CBC members are still reeling from the three-week-old stalled nomination of their colleague, Rep. Melvin Watt, D-N.C., to head the Federal Housing Finance Agency — and are also raw from Monday’s filibuster of an African-American judge, Robert L. Wilkins, to serve on the D.C. Circuit Court of Appeals.
Though Republicans insist the filibusters are tied to legitimate concerns about the need for additional judges on the D.C. Circuit, or, in the case of Watt, on his qualifications for the job, CBC Chairwoman Marcia L. Fudge on Monday suggested that race and other factors were at play, citing the number of minorities and women who have been filibustered.
And other black lawmakers insisted Tuesday that race is a factor.
“It’s not the controlling point but it’s a factor, no question about it,” Butterfield said. “The fact is, no sitting member of Congress in 150 years has been denied an up-or-down vote on a confirmation. Race has got to be a factor here.”
“It goes without saying,” added Rep. Charles B. Rangel, D-N.Y., another senior member of the CBC. He called Republicans the descendants of Confederates.
“No one makes a big deal of it, but if you’re a fly on the wall in any of their homes — I’ll tell you what: If you track the Confederate Army to the Dixiecrats, to the conversation of the Republicans, to the districts that were affected, you may be dealing with different labels, but if they were ever able to track down their ancestors, there’s a Confederate general in every damn living room.”
As for what House Democrats can do to force Senate Republicans’ hands, it’s not much.
“I’m not sure there’s much pressure the CBC members can put on the Senate,” said Assistant Minority Leader James E. Clyburn, D-S.C., also a member of the CBC.
Reid, according to aides, is considering moving ahead with the “nuclear option” to confirm nominations with a simple majority vote.
The potential for a rules change reminded Clyburn of how the vote threshold for filibusters has changed in the past.

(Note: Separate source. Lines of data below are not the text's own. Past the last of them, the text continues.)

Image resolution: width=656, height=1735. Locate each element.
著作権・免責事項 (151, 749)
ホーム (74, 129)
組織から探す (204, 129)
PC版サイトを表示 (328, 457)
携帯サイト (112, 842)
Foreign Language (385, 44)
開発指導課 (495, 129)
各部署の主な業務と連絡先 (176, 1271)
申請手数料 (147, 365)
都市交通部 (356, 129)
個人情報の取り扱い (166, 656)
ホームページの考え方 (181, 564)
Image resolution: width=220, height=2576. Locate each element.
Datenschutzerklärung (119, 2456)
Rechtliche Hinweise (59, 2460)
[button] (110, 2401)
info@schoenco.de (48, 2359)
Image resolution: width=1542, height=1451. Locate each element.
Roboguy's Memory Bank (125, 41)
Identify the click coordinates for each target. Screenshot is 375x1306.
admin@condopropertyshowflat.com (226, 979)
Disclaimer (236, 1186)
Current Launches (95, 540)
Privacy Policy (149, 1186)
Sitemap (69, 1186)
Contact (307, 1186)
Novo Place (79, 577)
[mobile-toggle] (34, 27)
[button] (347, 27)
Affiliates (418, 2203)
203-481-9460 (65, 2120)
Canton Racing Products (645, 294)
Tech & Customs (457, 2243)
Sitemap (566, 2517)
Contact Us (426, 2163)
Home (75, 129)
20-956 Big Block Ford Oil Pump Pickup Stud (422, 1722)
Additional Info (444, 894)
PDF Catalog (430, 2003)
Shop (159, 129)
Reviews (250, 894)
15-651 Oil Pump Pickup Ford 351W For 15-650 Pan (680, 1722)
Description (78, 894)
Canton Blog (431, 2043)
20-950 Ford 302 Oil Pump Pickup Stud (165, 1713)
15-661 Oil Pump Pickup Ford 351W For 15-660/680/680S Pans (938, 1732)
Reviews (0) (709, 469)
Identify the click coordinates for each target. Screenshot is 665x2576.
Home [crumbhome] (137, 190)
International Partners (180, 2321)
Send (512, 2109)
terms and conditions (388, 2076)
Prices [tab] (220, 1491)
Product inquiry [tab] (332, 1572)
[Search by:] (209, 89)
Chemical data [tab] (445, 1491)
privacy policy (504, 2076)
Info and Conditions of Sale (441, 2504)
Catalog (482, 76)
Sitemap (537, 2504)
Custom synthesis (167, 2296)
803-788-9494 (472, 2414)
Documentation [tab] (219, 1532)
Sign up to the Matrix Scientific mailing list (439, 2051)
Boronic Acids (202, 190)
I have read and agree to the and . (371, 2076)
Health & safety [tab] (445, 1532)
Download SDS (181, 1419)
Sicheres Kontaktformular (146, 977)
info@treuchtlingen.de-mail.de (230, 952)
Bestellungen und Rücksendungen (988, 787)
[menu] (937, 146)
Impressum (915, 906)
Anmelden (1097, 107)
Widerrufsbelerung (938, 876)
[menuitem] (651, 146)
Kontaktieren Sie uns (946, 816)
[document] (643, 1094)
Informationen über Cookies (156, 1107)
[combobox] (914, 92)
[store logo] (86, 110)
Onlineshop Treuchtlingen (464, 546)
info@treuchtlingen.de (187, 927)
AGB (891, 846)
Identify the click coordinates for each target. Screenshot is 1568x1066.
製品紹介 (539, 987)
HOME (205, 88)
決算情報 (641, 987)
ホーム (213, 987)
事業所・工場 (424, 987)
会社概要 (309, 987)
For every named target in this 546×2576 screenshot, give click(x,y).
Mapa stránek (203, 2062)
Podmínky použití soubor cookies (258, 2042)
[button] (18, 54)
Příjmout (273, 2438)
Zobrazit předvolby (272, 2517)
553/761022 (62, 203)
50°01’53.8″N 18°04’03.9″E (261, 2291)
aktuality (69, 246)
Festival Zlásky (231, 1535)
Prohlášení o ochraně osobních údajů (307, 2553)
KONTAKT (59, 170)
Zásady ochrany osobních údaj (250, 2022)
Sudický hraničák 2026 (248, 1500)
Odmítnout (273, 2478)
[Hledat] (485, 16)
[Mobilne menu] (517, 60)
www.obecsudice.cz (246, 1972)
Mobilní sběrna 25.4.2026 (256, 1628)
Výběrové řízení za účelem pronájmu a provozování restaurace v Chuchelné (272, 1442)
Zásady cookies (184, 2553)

“There’s precedence for this,” Clyburn said Tuesday. “When I was a young man and we were dealing with the civil rights issues of the ’50s and ’60s, it was a two-thirds that were required, and the Senate saw that as an impediment to moving this country forward, and that’s when it dropped down to 60. Now we’re at the point where maybe we need 52.”
Butterfield agreed that — “regrettably” — the onus is in large part on Reid to force a rules change.
Leadership within the CBC stayed silent Tuesday in preparation for Wednesday’s meeting.
Following the Wilkins filibuster, Del. Eleanor Holmes Norton, D-D.C., chairwoman of the CBC’s Judicial Nominations Working Group, released a statement saying she would “lead a strategy discussion at the CBC meeting on Wednesday on moving African American judicial nominees through the Senate.”
One tactic could be an extrapolation of what CBC members are already doing: attack Republican obstruction of Obama’s nominees — particularly African-Americans. That could boost turnout from a critical Democratic voting bloc in 2014 and undercut the GOP’s “big tent” rebranding efforts.
“One of the severe impacts of [the filibusters], and in large part you see this in the Judiciary, is that the Obama administration has been working tirelessly to diversify the bench, and that means women and people of color on the bench,” said Marge Baker, executive vice president of People for the American Way, a liberal advocacy group that tracks judicial nominations. “I think regardless of the motivation, it’s having a disproportionate effect on minorities and people of color, and that’s something to be upset about, and I do think it’s going to have an impact in 2014.”
In the Senate, Republicans aren’t buying it.
“No nominee has been filibustered because of their race. I totally reject that,” said Senate Judiciary Committee member Jeff Sessions, R-Ala., whose own nomination for a judgeship was blocked in the 1980s. “If that’s the tack they’re taking, I would be afraid that it would damage race relations unnecessarily and improperly.”
“I don’t think anybody’s given that any thought,” said Sen. Jeff Flake, R-Ariz., “because that’s clearly not something that has motivated any of us, from what I can tell, on any nominees.”